Elaborare un piano per finanziare la genitorialità sarebbe stato più costoso. Guardare al Nord Europa, dove il welfare è molto generoso verso chi decida di avere figli, sarebbe stato logico e razionale ma avrebbe comportato un impegno concreto da parte dello Stato nei confronti dei cittadini.
Un manifesto ideologico costa poco, mette a posto la coscienza e fa parlare di sé.
Se poi assomiglia più all’iniziativa di uno Stato etico invece che alla politica di uno Stato laico, non importa.
Il piano è portatore di una visione unica: chi fa figli è superiore. Ma la cosa peggiore è l’utilizzo della colpa come argomento. Il documento del ministero della Salute colpevolizza le donne che non fanno figli: giudica chi scelga di non diventare madre e relega a una condizione di inferiorità chi non riesca, per qualunque ragione, ad averne. Mette pressione alle donne, esortate non solo a fare figli ma a farli presto.
La ministra Beatrice Lorenzin vorrebbe spiegarci che la strada per avere culle piene passi attraverso la presa di coscienza del “Prestigio della Maternità” – punto 5 del “Piano Nazionale per la Fertilità”, maiuscole comprese – e istituisce per questo un “Fertility Day”. Di fatto, assume gli argomenti dei movimenti politici che si sono coagulati in passato attorno al “Family Day” e ne fa dottrina dello Stato.
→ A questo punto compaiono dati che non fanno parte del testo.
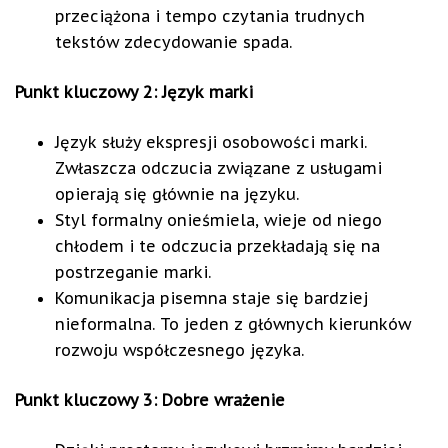
przeciążona i tempo czytania trudnych
tekstów zdecydowanie spada.
Punkt kluczowy 2: Język marki
Język służy ekspresji osobowości marki.
Zwłaszcza odczucia związane z usługami
opierają się głównie na języku.
Styl formalny onieśmiela, wieje od niego
chłodem i te odczucia przekładają się na
postrzeganie marki.
Komunikacja pisemna staje się bardziej
nieformalna. To jeden z głównych kierunków
rozwoju współczesnego języka.
Punkt kluczowy 3: Dobre wrażenie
Il documento firmato dal ministero della Salute va oltre, se possibile. Si legga il punto 4: “Operare un capovolgimento della mentalità corrente volto a rileggere la Fertilità come bisogno essenziale non solo della coppia ma dell’intera società, promuovendo un rinnovamento culturale in tema di procreazione”. I figli, suggerisce di fatto il documento, non sono solo di chi li fa. Sono della società. Chi non lo capisce è un egoista. Chi non si adegua è colpevole. Se poi i social si scatenano e spernacchiano l’iniziativa a colpi di “figli alla Patria”, pazienza, avranno pensato al ministero.